Chapter 6: How to Save Money in Production Line with Better Bottling Practices

Chapter 6: How to Save Money in Production Line with Better Bottling Practices

As mentioned in the previous chapter, optimizing your compressed air system and increasing efficiency through better packaging and bottling practices can help you save money on annual energy expenses.

Only Use Compressed Air When Needed

For many applications, supplement the use of compressed air with less energy-intensive tools. Inefficient use of compressed air results in unnecessary expenditures. You can replace compressed air in open-blowing applications with other methods. In some bottling plants, drying, labeling, sealing, warming and rinsing processes use compressed air.

While compressed air is a convenient and essential resource in bottling, there may be alternatives for other parts of the bottling process. An energy audit conducted by a professional will help you assess which of your applications run most efficiently on compressed air.

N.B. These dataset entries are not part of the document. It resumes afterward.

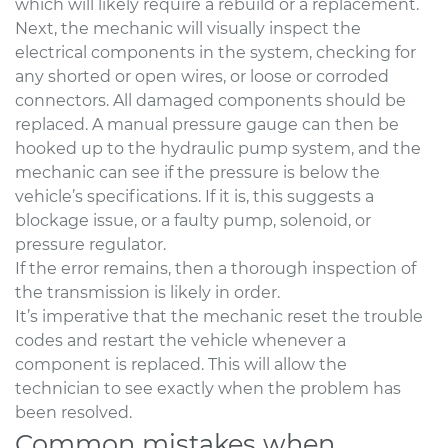
which will likely require a rebuild or a replacement.
Next, the mechanic will visually inspect the
electrical components in the system, checking for
any shorted or open wires, or loose or corroded
connectors. All damaged components should be
replaced. A manual pressure gauge can then be
hooked up to the hydraulic pump system, and the
mechanic can see if the pressure is below the
vehicle’s specifications. If it is, this suggests a
blockage issue, or a faulty pump, solenoid, or
pressure regulator.
If the error remains, then a thorough inspection of
the transmission is likely in order.
It’s imperative that the mechanic reset the trouble
codes and restart the vehicle whenever a
component is replaced. This will allow the
technician to see exactly when the problem has
been resolved.
Common mistakes when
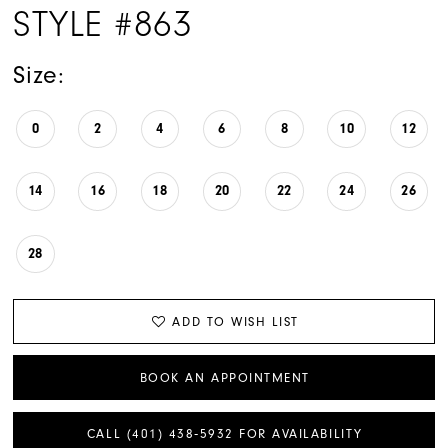
STYLE #863
Size:
0
2
4
6
8
10
12
14
16
18
20
22
24
26
28
ADD TO WISH LIST
BOOK AN APPOINTMENT
CALL (401) 438‑5932 FOR AVAILABILITY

Prevent Unused Equipment From Using Compressed Air

Turning off the compressed air system when it’s not in use, or preventing compressed air from reaching idle equipment, are effective methods for improving efficiency at your plant. Even when not in use, the demands required by the system continue to consume electrical energy. This wasted horsepower could be a hidden cost in your annual energy expenses.

Optimize Compressed Air Systems During Use

Optimizing your compressed air system by ensuring that only the needed operating pressures are in use during bottling, as well as maintaining your system, can lead to subsequent energy savings.

Inspecting your system for leaks is another vital step in reducing waste. Even small air leaks can lead to costly energy bills and could be detrimental to the longevity of your equipment. Leakages result in higher downtime, inefficient operation of tools and higher maintenance costs, and can cause increased demand on your system.

Practice Maintenance and Take Preventative Actions

Conducting routine maintenance on your equipment and compressed air system is a preventative measure against serious system malfunctions. Creating a schedule to inspect for leaks and other inefficiencies results in higher productivity, increases the longevity of your equipment and reduces energy expenditures.

Small maintenance steps make a big difference in eliminating waste in the bottling line and reducing the energy needed in your compressed air system.